DESCRIPTION OF THE TASK: Below are records; extract exactly the lines from the one with "Browse Gifts" through the final line, including both, but drop the pictures.

Records from a data collection
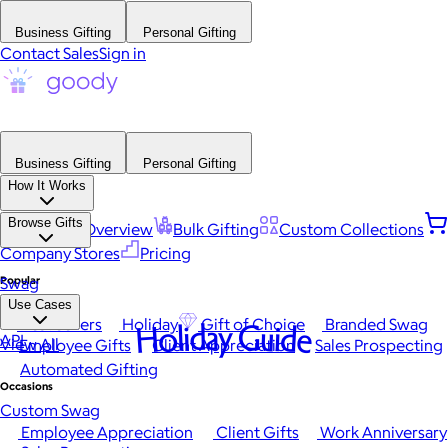
Business Gifting
Personal Gifting
Contact Sales
Sign in
Business Gifting
Personal Gifting
How It Works
Browse Gifts
Platform Overview
Bulk Gifting
Custom Collections
Company Stores
Pricing
Popular
Swag
Use Cases
Best Sellers
Holiday
Gift of Choice
Branded Swag
Holiday Guide
API
View All
Employee Gifts
Client Appreciation
Sales Prospecting
Automated Gifting
Occasions
Custom Swag
Employee Appreciation
Client Gifts
Work Anniversary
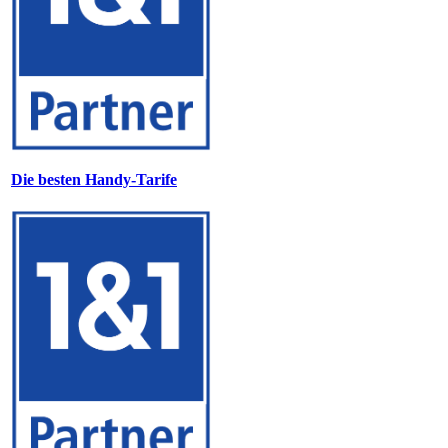
Die besten Handy-Tarife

RESPONSE BELOW:
Browse Gifts
Platform Overview
Bulk Gifting
Custom Collections
Company Stores
Pricing
Popular
Swag
Use Cases
Best Sellers
Holiday
Gift of Choice
Branded Swag
Holiday Guide
API
View All
Employee Gifts
Client Appreciation
Sales Prospecting
Automated Gifting
Occasions
Custom Swag
Employee Appreciation
Client Gifts
Work Anniversary
Die besten Handy-Tarife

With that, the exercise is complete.